The definition and purpose of Type VII:
As stated earlier, Type VII has the same benefits as Type 5. The definition of Type VII can be found in IPC-4761 section 5.7.
- Via in Pad, but wait this a buried via structure that we are talking about. So there is no benefit when the via structure is buried.
- Via Stacking, DON’T DO THIS! A microvia on a type VII buried via will fail almost 100% of the time. STAGGER THE MICROVIA AWAY FROM THE TYPE VII
Requirements for Type VII that don’t benefit a buried via:
- Cap plating, since a buried via land is buried it’s a wasted requirement. However a source inspector will reject an order if the cap plating is missing and the buried via is specified as a Type VII or cap plated.

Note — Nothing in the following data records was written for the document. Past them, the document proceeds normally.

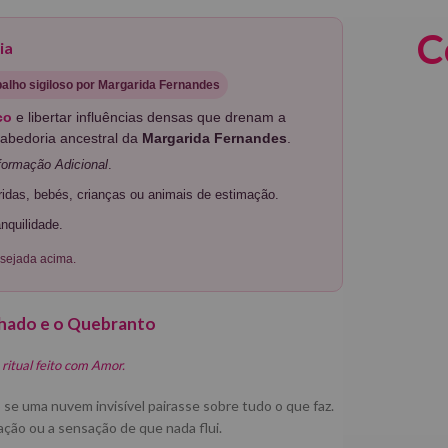
C
ia
balho sigiloso por Margarida Fernandes
co
e libertar influências densas que drenam a
 sabedoria ancestral da
Margarida Fernandes
.
formação Adicional
.
idas, bebés, crianças ou animais de estimação.
nquilidade.
sejada acima.
Olhado e o Quebranto
ritual feito com Amor.
e uma nuvem invisível pairasse sobre tudo o que faz.
ação ou a sensação de que nada flui.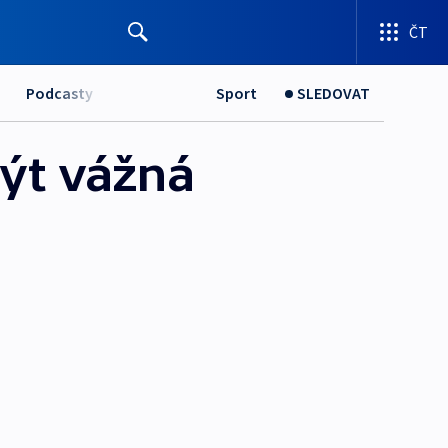
ČT
Podcasty
Sport
SLEDOVAT
být vážná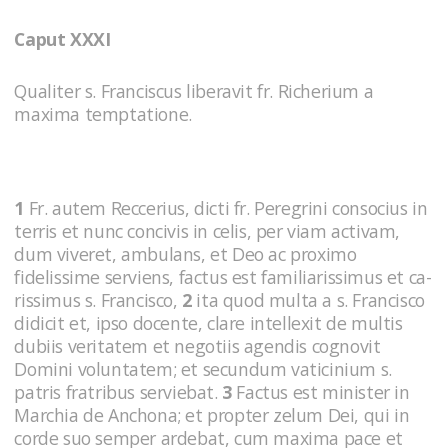
Caput XXXI
Qualiter s. Franciscus liberavit fr. Richerium a
maxima temptatione.
1
Fr. autem Reccerius, dicti fr. Peregrini consocius in
terris et nunc concivis in celis, per viam activam,
dum viveret, ambulans, et Deo ac proximo
fidelissime serviens, factus est familiarissimus et ca­
rissimus s. Francisco,
2
ita quod multa a s. Francisco
didicit et, ipso docente, clare intellexit de multis
dubiis veritatem et negotiis agendis cognovit
Domini voluntatem; et secundum vaticinium s.
patris fratribus serviebat.
3
Factus est minister in
Marchia de Anchona; et propter zelum Dei, qui in
corde suo semper ardebat, cum maxima pace et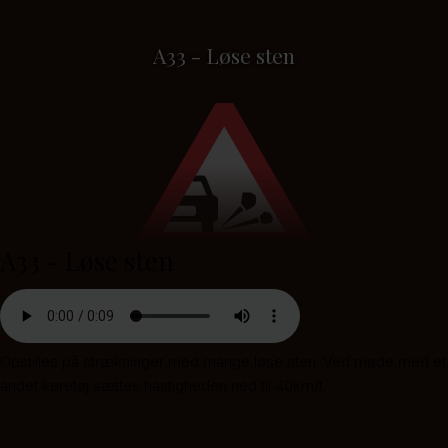
A33 - Løse sten
A33 - Løse sten
Opstilles på strækninger med mange løse sten. Ved møde med et
andet køretøj sættes hastigheden ned til 40km/t.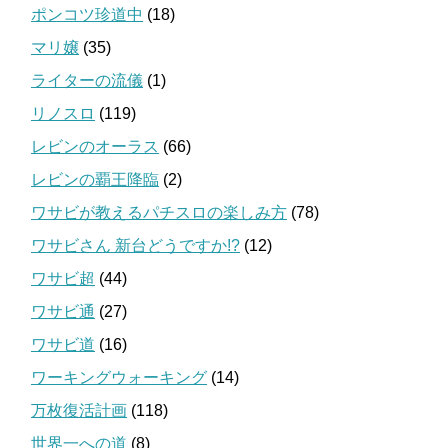
ポンコツ珍道中
(18)
マリ嬢
(35)
ライターの流儀
(1)
リノスロ
(119)
レビンのオーラス
(66)
レビンの覇王降臨
(2)
ワサビが教えるパチスロの楽しみ方
(78)
ワサビさん 新台どうですか!?
(12)
ワサビ超
(44)
ワサビ通
(27)
ワサビ道
(16)
ワーキングウォーキング
(14)
万枚復活計画
(118)
世界一への道
(8)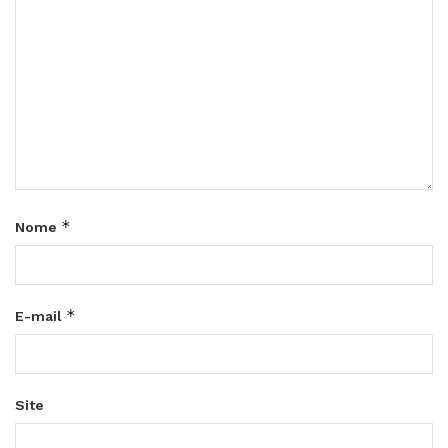
*
Nome
*
E-mail
Site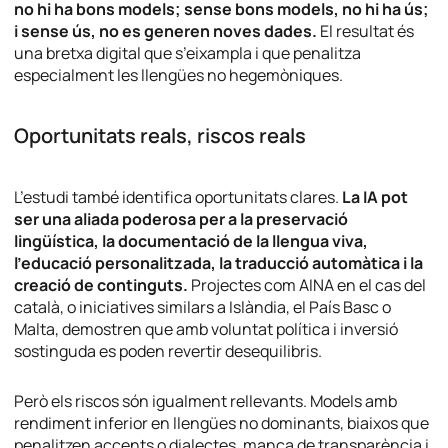
no hi ha bons models; sense bons models, no hi ha ús;
i sense ús, no es generen noves dades.
El resultat és
una bretxa digital que s’eixampla i que penalitza
especialment les llengües no hegemòniques.
Oportunitats reals, riscos reals
L’estudi també identifica oportunitats clares.
La IA pot
ser una aliada poderosa per a la preservació
lingüística, la documentació de la llengua viva,
l’educació personalitzada, la traducció automàtica i la
creació de continguts.
Projectes com AINA en el cas del
català, o iniciatives similars a Islàndia, el País Basc o
Malta, demostren que amb voluntat política i inversió
sostinguda es poden revertir desequilibris.
Però els riscos són igualment rellevants. Models amb
rendiment inferior en llengües no dominants, biaixos que
penalitzen accents o dialectes, manca de transparència i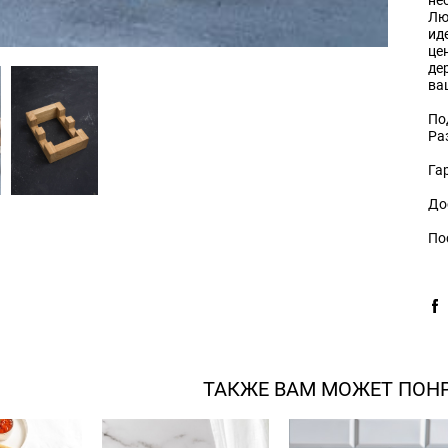
Лю
ид
це
де
ва
По
Ра
Га
До
По
ТАКЖЕ ВАМ МОЖЕТ ПОН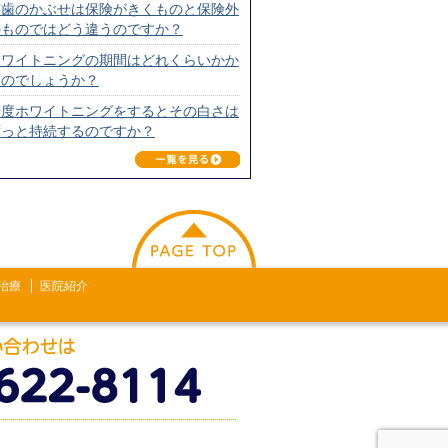
前歯のかぶせは保険がきくものと保険外
のものではどう違うのですか？
ホワイトニングの期間はどれくらいかか
るのでしょうか？
一度ホワイトニングをするとその白さは
ずっと持続するのですか？
このページの上へ戻る
治療
医院紹介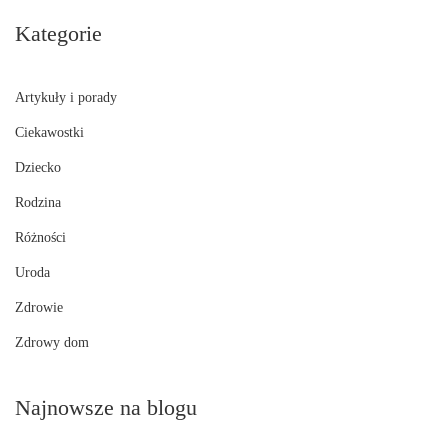
Kategorie
Artykuły i porady
Ciekawostki
Dziecko
Rodzina
Różności
Uroda
Zdrowie
Zdrowy dom
Najnowsze na blogu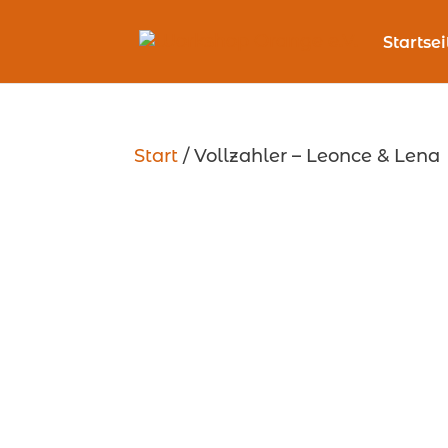
Startsei
Start
/ Vollzahler – Leonce & Lena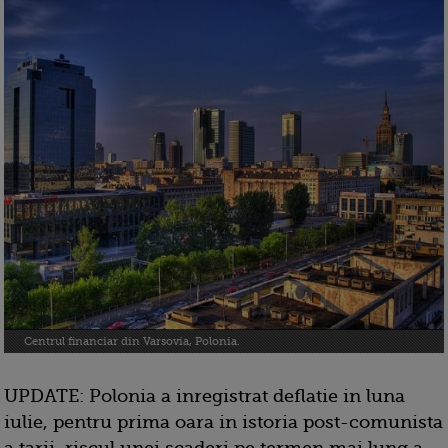
Centrul financiar din Varsovia, Polonia.
UPDATE: Polonia a inregistrat deflatie in luna
iulie, pentru prima oara in istoria post-comunista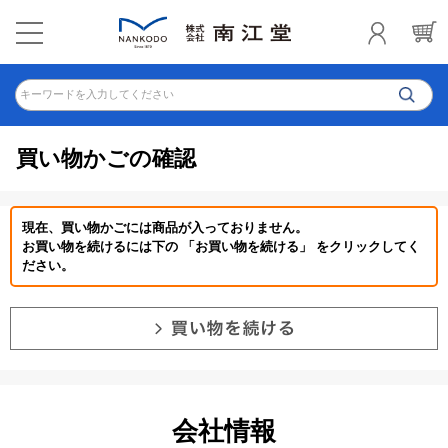
キーワードを入力してください
買い物かごの確認
現在、買い物かごには商品が入っておりません。
お買い物を続けるには下の 「お買い物を続ける」 をクリックしてく
ださい。
会社情報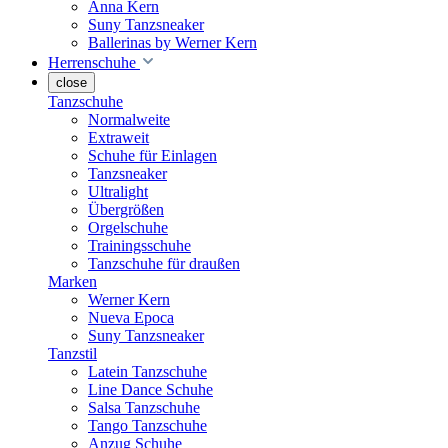
Anna Kern
Suny Tanzsneaker
Ballerinas by Werner Kern
Herrenschuhe
close
Tanzschuhe
Normalweite
Extraweit
Schuhe für Einlagen
Tanzsneaker
Ultralight
Übergrößen
Orgelschuhe
Trainingsschuhe
Tanzschuhe für draußen
Marken
Werner Kern
Nueva Epoca
Suny Tanzsneaker
Tanzstil
Latein Tanzschuhe
Line Dance Schuhe
Salsa Tanzschuhe
Tango Tanzschuhe
Anzug Schuhe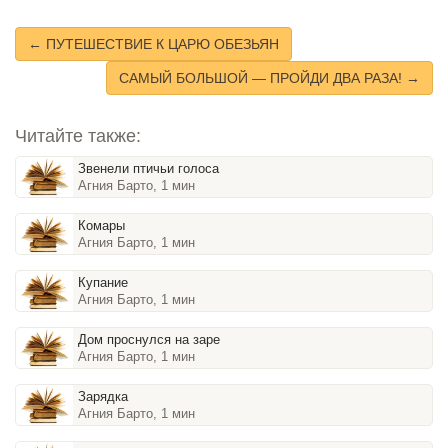
← ПУТЕШЕСТВИЕ К ЦАРЮ ОБЕЗЬЯН
САМЫЙ БОЛЬШОЙ — ПРОЙДИ ДВА РАЗА! →
Читайте также:
Звенели птичьи голоса
Агния Барто, 1 мин
Комары
Агния Барто, 1 мин
Купание
Агния Барто, 1 мин
Дом проснулся на заре
Агния Барто, 1 мин
Зарядка
Агния Барто, 1 мин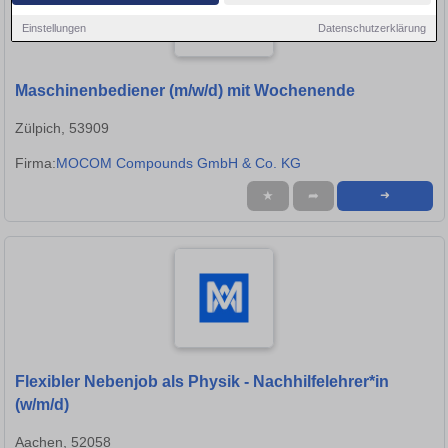
Einstellungen
Datenschutzerklärung
Maschinenbediener (m/w/d) mit Wochenende
Zülpich, 53909
Firma:
MOCOM Compounds GmbH & Co. KG
★
➦
➜
Flexibler Nebenjob als Physik - Nachhilfelehrer*in
(w/m/d)
Aachen, 52058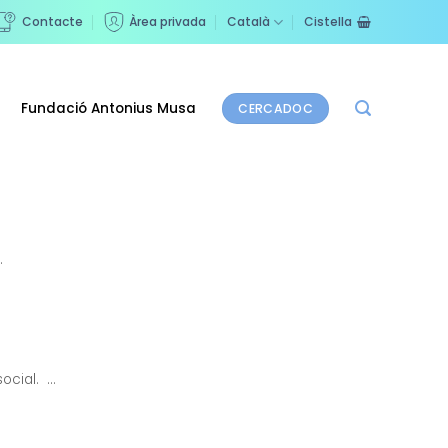
Contacte
Àrea privada
Català
Cistella
Fundació Antonius Musa
CERCADOC
.
cial. ...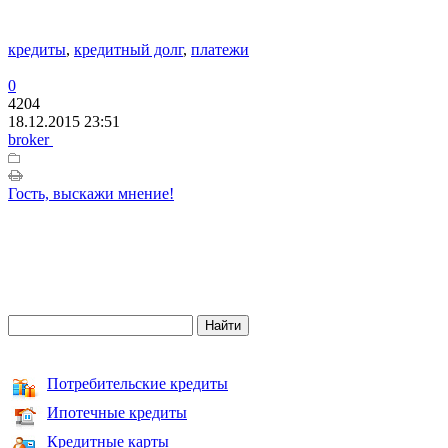
кредиты
,
кредитный долг
,
платежи
0
4204
18.12.2015 23:51
broker
Гость, выскажи мнение!
Потребительские кредиты
Ипотечные кредиты
Кредитные карты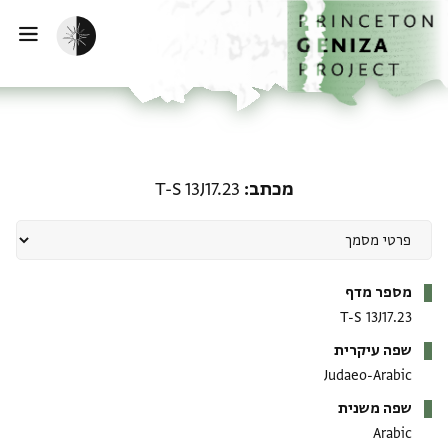
ף הבית
ילוג לתוכן
הפעלת מצב כהה
פתי
מכתב: T-S 13J17.23
מכתב
T-S 13J17.23
מטא-דאטא
מספר מדף
T-S 13J17.23
שפה עיקרית
Judaeo-Arabic
שפה משנית
Arabic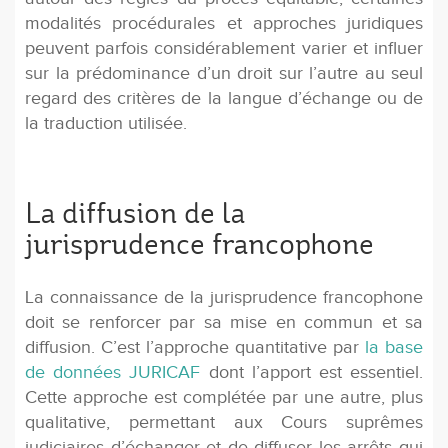
modalités procédurales et approches juridiques
peuvent parfois considérablement varier et influer
sur la prédominance d’un droit sur l’autre au seul
regard des critères de la langue d’échange ou de
la traduction utilisée.
La diffusion de la
jurisprudence francophone
La connaissance de la jurisprudence francophone
doit se renforcer par sa mise en commun et sa
diffusion. C’est l’approche quantitative par
la base
de données JURICAF
dont l’apport est essentiel.
Cette approche est complétée par une autre, plus
qualitative, permettant aux Cours suprêmes
judiciaires d’échanger et de diffuser les arrêts qui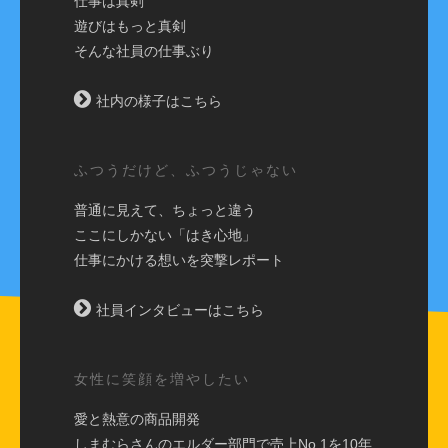
仕事は真剣
遊びはもっと真剣
そんな社員の仕事ぶり
社内の様子はこちら
ふつうだけど、ふつうじゃない
普通に見えて、ちょっと違う
ここにしかない「はき心地」
仕事にかける想いを突撃レポート
社員インタビューはこちら
女性に笑顔を増やしたい
愛と熱意の商品開発
しまむらさんのエルダー部門で売上No.1を10年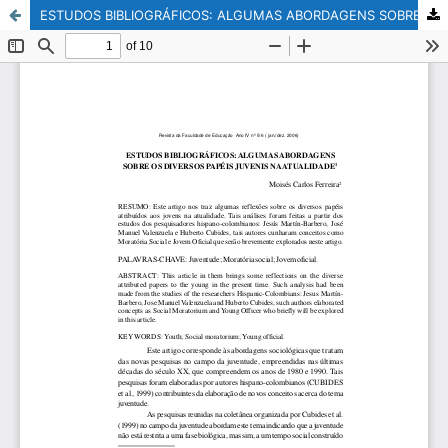
ESTUDOS BIBLIOGRÁFICOS: ALGUMAS ABORDAGENS SOBRE OS DIVERSOS PAPÉIS JUVENIS NA ATUALIDADE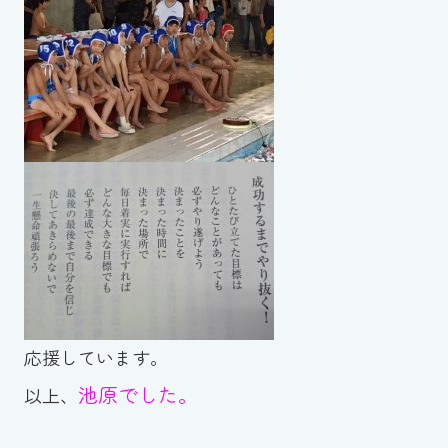
応援しています。
池原でした。
以上、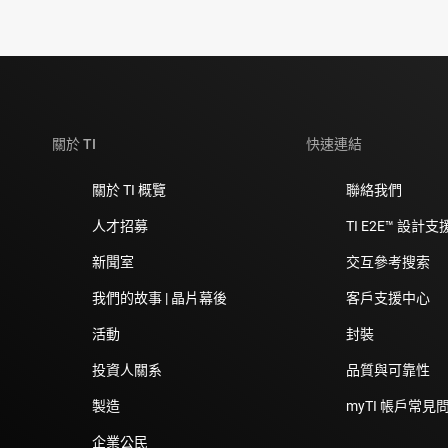
關於 TI
快速連結
關於 TI 概覽
聯絡我們
人才招募
TI E2E™ 設計
新聞室
交互參考搜索
我們的故事 | 晶片幕後
客戶支援中心
活動
封裝
投資人關系
品質與可靠性
製造
myTI 帳戶常見
企業公民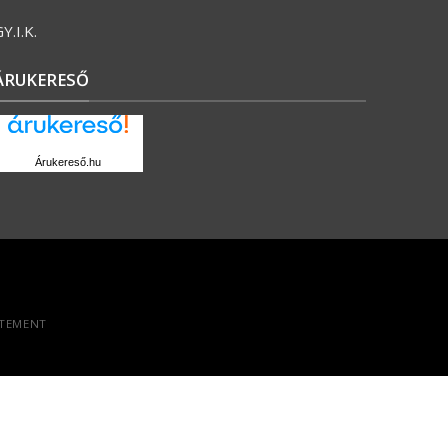
Y.I.K.
ÁRUKERESŐ
Árukereső.hu
ATEMENT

- Wrap plating which is required if it is Type VII, this is needed for reliability. When wrap plating is required we are targeting a thickness of 200 or 500 micro inches minimum, and a process target window of 400 micro inches. Needless to say this increases the difficulty and requires that the design has enough space for the added wrap copper on top of the base copper. After pattern plate the fabricator must etch thru the original base copper and added wrap plated copper. Adding to the complexity is the variation of wrap plating thickness. This can create variation in conductor height and width on outer buried via layers. If you are an RF or Signal Integrity Engineer you most likely won’t like this variation.
- Maximum allowed dimple is .003” for class 3 and .005” for class 2. Again, if a source inspector finds a dimple that exceeds these values, it would be considered a non-conforming condition. If type V or VII did have a dimple of .010” it could easily be filled with prepreg from the next lamination cycle without creating a resin “starvation” condition.
Type VII Buried Via (Simple Compliant)
Type VII that are non-compliant but meet fit form and function, and if defined as Type V would have been acceptable.
Here is a condition where Type VII was required and a non-conformance condition occurred, but if Type V was allowed this condition would not have occurred.
Here is the OM Test Results of A buried via job with Type V vias.
HDI Designs that have buried vias will benefit by specifying IPC-4761 Type V instead of Type VII.
- Reduced cycle times saving 1-3 days in PCB fabrication
- Lower conductor spacing. Typically .0005”- .001” lower.
- Higher fabrication yields translates to better on time delivery and at full quantity.
- Less non-conforming conditions and requests for compliance waivers.
- Consistent conductor thickness
There are few instances where the Engineer (consistent signal performance) , the Designer (smaller features), and Fabricator (shorter cycle time & higher yields) all benefit from the same practice. Thank you for listening to a fabricators input!